- _WHAT IS BEING ASKED_: Reproduce word for word the lines of the listing from the first one through the one with "Noaptea Albă a Poeziei", omitting every picture.
-- RECORDS PROVIDED follows --
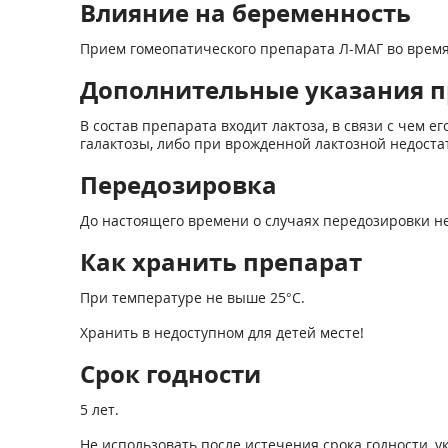
Влияние на беременность
Прием гомеопатического препарата Л-МАГ во время
Дополнительные указания п
В состав препарата входит лактоза, в связи с чем
галактозы, либо при врожденной лактозной недоста
Передозировка
До настоящего времени о случаях передозировки н
Как хранить препарат
При температуре не выше 25°С.
Хранить в недоступном для детей месте!
Срок годности
5 лет.
Не использовать после истечения срока годности, ук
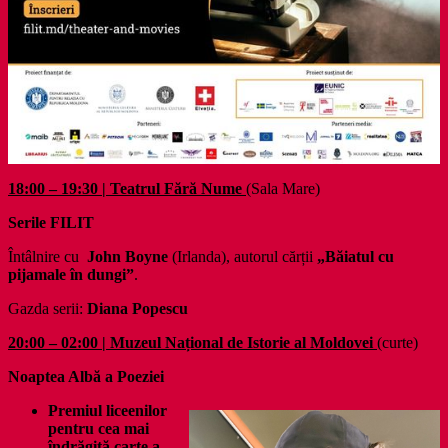
18:00 – 19:30 | Teatrul Fără Nume
(Sala Mare)
Serile FILIT
Întâlnire cu
John Boyne
(Irlanda), autorul cărții
„Băiatul cu
pijamale în dungi”
.
Gazda serii:
Diana Popescu
20:00 – 02:00 | Muzeul Național de Istorie al Moldovei
(curte)
Noaptea Albă a Poeziei
Premiul liceenilor
pentru cea mai
îndrăgită carte a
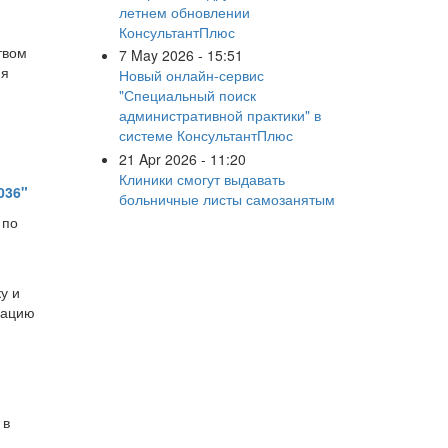
летнем обновлении
КонсультантПлюс
твом
7 May 2026 - 15:51
ия
Новый онлайн-сервис
"Специальный поиск
административной практики" в
м
системе КонсультантПлюс
21 Apr 2026 - 11:20
Клиники смогут выдавать
036"
больничные листы самозанятым
 по
,
у и
зацию
 в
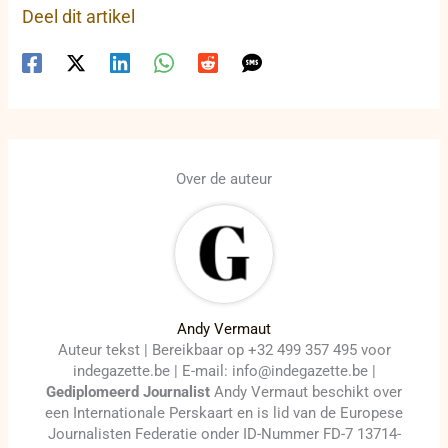
Deel dit artikel
Over de auteur
Andy Vermaut
Auteur tekst | Bereikbaar op +32 499 357 495 voor
indegazette.be | E-mail: info@indegazette.be |
Gediplomeerd Journalist
Andy Vermaut beschikt over
een Internationale Perskaart en is lid van de Europese
Journalisten Federatie onder ID-Nummer FD-7 13714-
-- RECORDS PROVIDED concluded --
- _EXERCISE ANSWER_:
Влияние на беременность
Прием гомеопатического препарата Л-МАГ во время
Дополнительные указания п
В состав препарата входит лактоза, в связи с чем
галактозы, либо при врожденной лактозной недоста
Передозировка
До настоящего времени о случаях передозировки н
Как хранить препарат
При температуре не выше 25°С.
Хранить в недоступном для детей месте!
Срок годности
5 лет.
Не использовать после истечения срока годности, ук
18:00 – 19:30 | Teatrul Fără Nume
(Sala Mare)
Serile FILIT
Întâlnire cu
John Boyne
(Irlanda), autorul cărții
„Băiatul cu
pijamale în dungi”
.
Gazda serii:
Diana Popescu
20:00 – 02:00 | Muzeul Național de Istorie al Moldovei
(curte)
Noaptea Albă a Poeziei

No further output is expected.